Land. Sea. Land. Sea.
Ferry. Road. Ferry. Road
Fish for lunch. Fish for dinner. Pancakes for breakfast (yes, you can have fish if you really must).
A looping trip west out of Vancouver, British Columbia, means a lot of water and mountains that get in the way. But the Canadians have tamed their pockmarked geography with winding roads, deep tunnels and, most of all, ferries that link the once-isolated villages and big cities.
It’s a fragmented trip. Just when you start rolling along the highway, you come to a stop at a ferry terminal. Just when you are relaxing on the deck of the ship gliding across a strait, it’s time to hustle down to your car and follow the rest of the cargo hold back out onto the pavement.
Like Seattle’s Puget Sound to the south and Alaska’s Inside Passage to the north, Vancouver Island and the optimistically named Sunshine Coast of British Columbia are visited in a hop-skip-jump fashion that turns out to be manageable because you are surrounded by thousands of other people who have done all this a million (or so it seems to them) times.
Come along for a roll-on, roll-off trip around the southwestern edge of Canada’s most southwestern province.
VANCOUVER AIRPORT TO TSAWWASSEN
Distance: 20 miles by car
Along the way: Steveston, once dubbed “Salmonopolis,” has changed from a onetime village with scores of canneries into a Vancouver suburb with a museum about cannery life in the early 20th century. The only thing that has stayed the same is you can eat the famous fish almost anywhere in town.
Good eats: Steveston Seafood House. We hit it on a quiet night when there were few diners. The chef wanted to cook my wild salmon a little too rare. I wanted it cooked through. The final result was a triumph of compromise. Tender and fresh with that meaty feel of nonfarm-raised salmon. A triumphant first meal on my first evening in Canada. Entrees $19.95-$39.95. Details: 3951 Moncton St., Steveston district of Richmond; 604-271-5252; stevestonseafoodhouse.com.
Why Tsawwassen? It’s the ferry terminal for Vancouver Island. Sleeping at a hotel there was cheaper and meant we could catch one of the first departures across the Strait of Georgia the next morning.
TSAWWASSEN
TO SWARTZ BAY
Distance: 24 miles via ferry
Along the way: Active Pass, between Galiano and Mayne islands.
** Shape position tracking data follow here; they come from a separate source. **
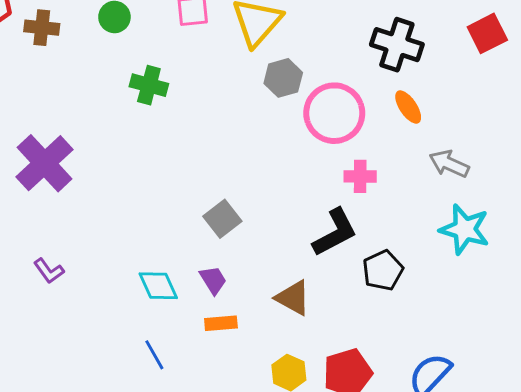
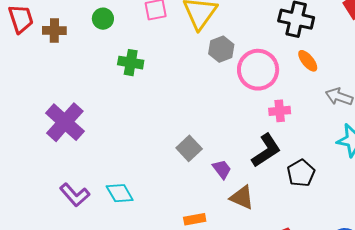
purple L-shape: (49, 271) -> (75, 195), size x1.4
purple trapezoid: (213, 280) -> (222, 169), moved
cyan diamond: (158, 286) -> (120, 193), moved

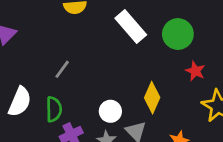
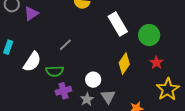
yellow diamond: (152, 98) -> (124, 64), moved
green semicircle: (54, 109) -> (55, 71), turned 78

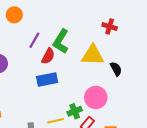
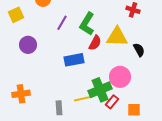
red semicircle: (48, 56) -> (95, 43), moved
green cross: (75, 111) -> (100, 90), size x1.6

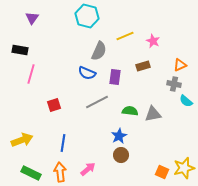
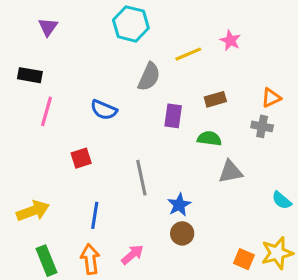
pink star: (153, 41) -> (230, 41), moved
blue semicircle: (87, 73) -> (104, 110), moved
cyan semicircle: (186, 101) -> (282, 200), moved
gray line: (97, 102) -> (141, 178), moved, turned -75
green semicircle: (130, 111) -> (209, 138), moved
green rectangle: (31, 173) -> (46, 261), turned 42

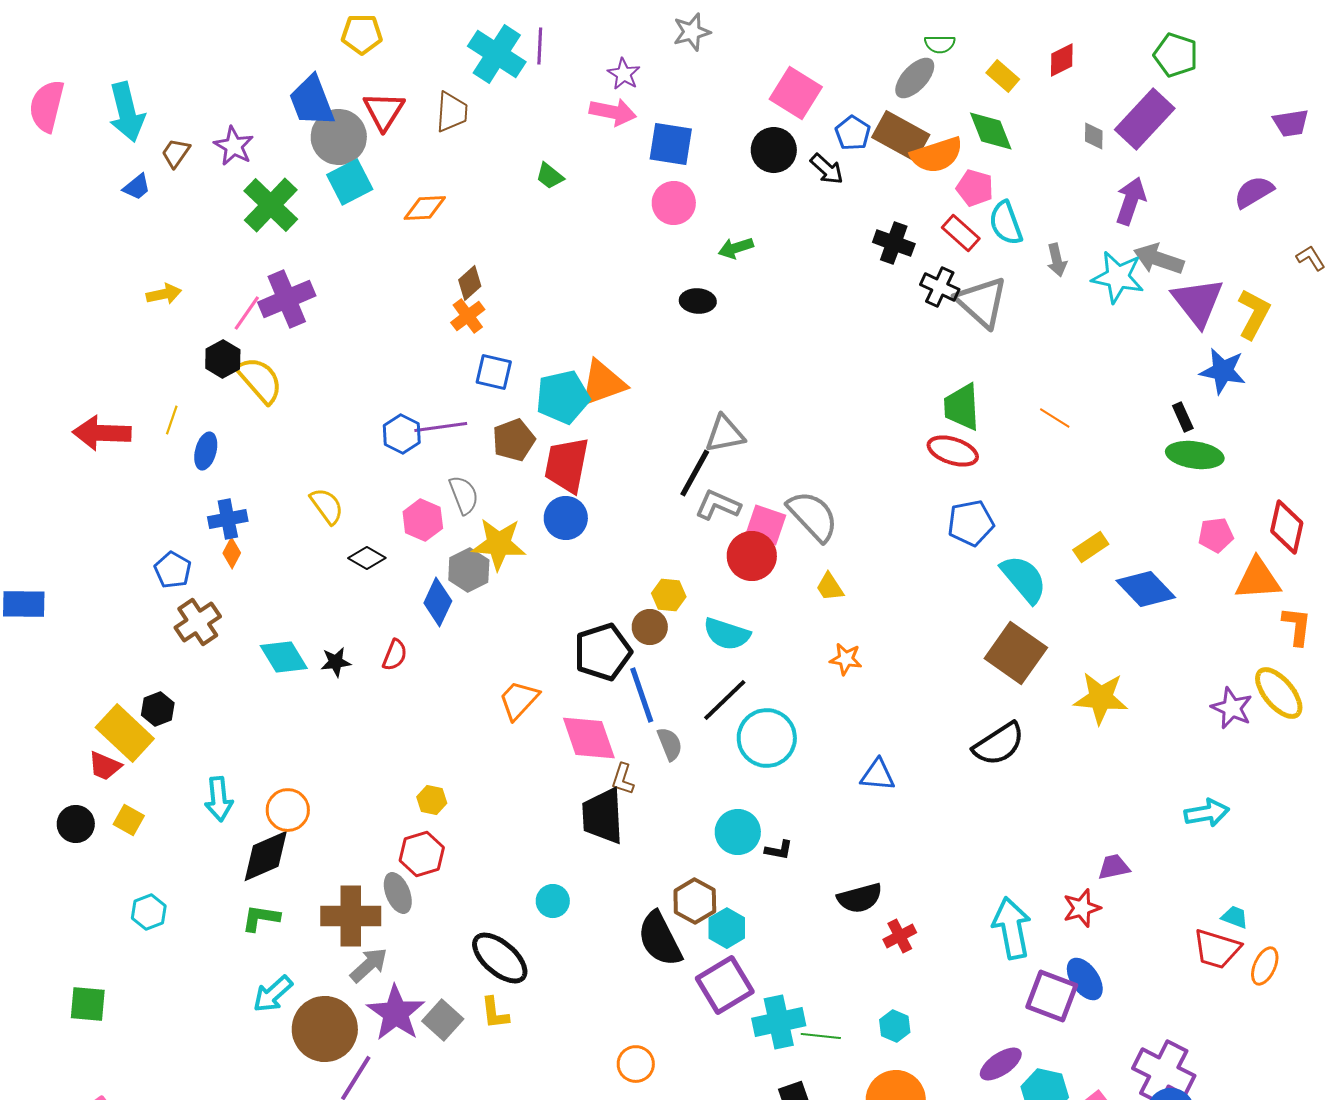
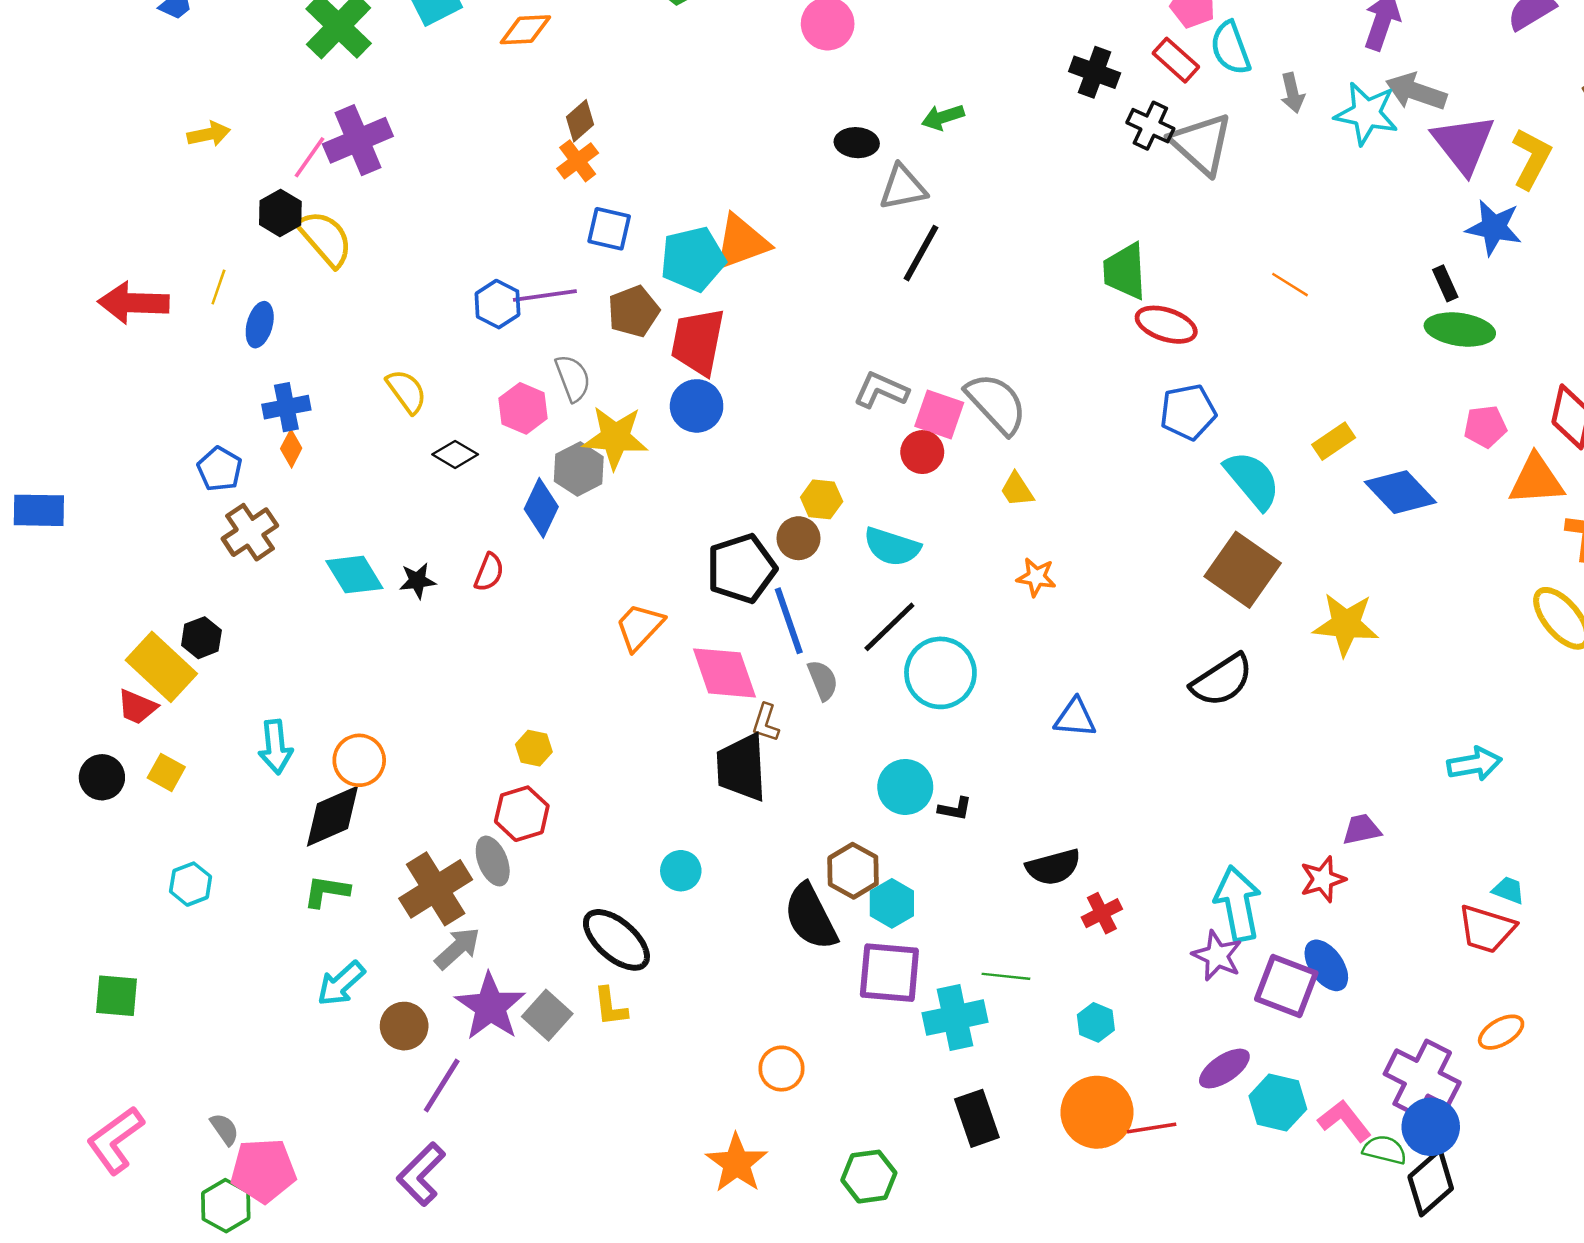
green arrow: (736, 248) -> (943, 117), moved
green trapezoid: (962, 407) -> (1125, 271), moved
gray triangle: (725, 434) -> (903, 188), moved
black line: (695, 473) -> (921, 253), moved
red circle: (752, 556) -> (922, 452), size x0.7
purple star: (1232, 708) -> (1217, 956), moved
brown cross: (351, 916) -> (436, 889), turned -32
orange ellipse: (1265, 966) -> (1501, 1032), moved, turned 36
purple square: (725, 985) -> (889, 973), turned 36
brown circle: (325, 1029) -> (404, 1026), size x0.6
green line: (821, 1036) -> (1006, 976), moved

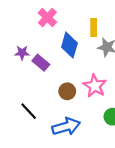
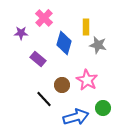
purple star: (22, 53) -> (21, 33), moved
black line: (29, 111) -> (44, 99), moved
blue arrow: (66, 127) -> (76, 117), moved

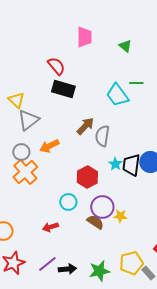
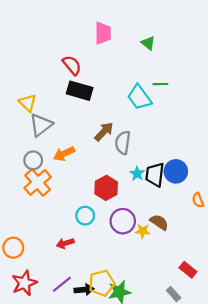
brown semicircle: (95, 222) -> (159, 222), moved
yellow pentagon: (131, 263) -> (102, 283), moved

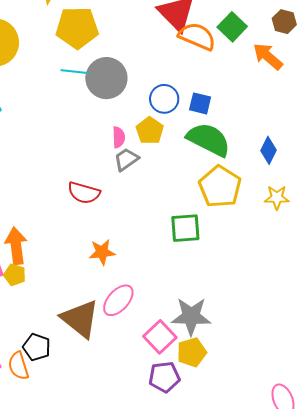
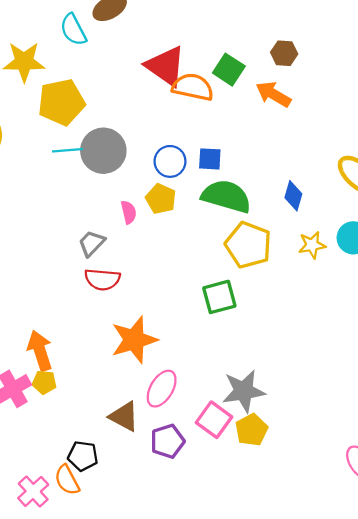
gray trapezoid: (126, 159) -> (92, 243), moved
orange star: (102, 252) -> (134, 340), size x1.6
brown triangle: (80, 319) -> (124, 416), size x0.7
purple pentagon: (164, 377) -> (167, 441), moved

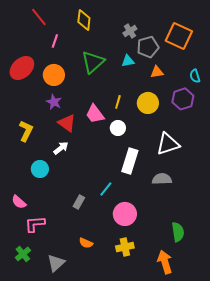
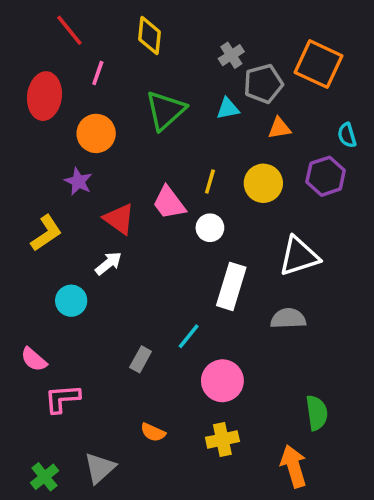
red ellipse: (22, 68) -> (44, 96), moved, turned -40
purple star: (54, 102) -> (78, 181), moved
yellow L-shape: (26, 131) -> (46, 233), turned 30
green cross: (23, 254) -> (44, 477), moved

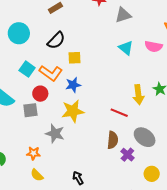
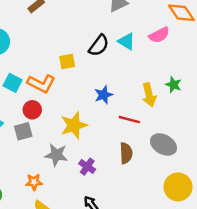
black semicircle: (56, 40) -> (99, 45), moved
pink semicircle: (153, 46) -> (159, 35), turned -30
blue star: (73, 85) -> (104, 95), moved
purple cross: (127, 155) -> (87, 167), moved
yellow circle: (152, 174) -> (178, 187), size x1.5

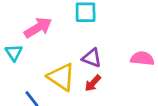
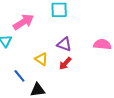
yellow triangle: (61, 77) -> (41, 59), size x0.6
The ferry pivoted, turned and churned a zig-zag course around rocky shoals, deep pockets of blue water and within sight of vacation homes with the maple leaf flag proudly flapping in the breeze. Orcas like the area for its Chinook salmon. We saw a pod of eight breaching and flapping their tails.
Good eats: The Tsawwassen Ferry Terminal has a surprisingly nice food court with excellent coffee, baked goods and fresh fruit. You can eat on the deck of the ferry as it heads to Vancouver Island.
Why Swartz Bay: It’s the main ferry terminal for Victoria, the capital of British Columbia, at the south end of Vancouver Island. It’s a short drive down the peninsula — stop at Butchart Gardens if you have a couple of hours to spend.
SWARTZ BAY
TO VICTORIA
Distance: 20 miles by car
Along the way: The Fairmont Empress Hotel, Victoria. Built in 1908 by the Canadian Pacific Railway as the western crown jewel of its string of transcontinental, castle-like hotels, it’s a grand outpost of colonial-style British tradition in the far west of Canada.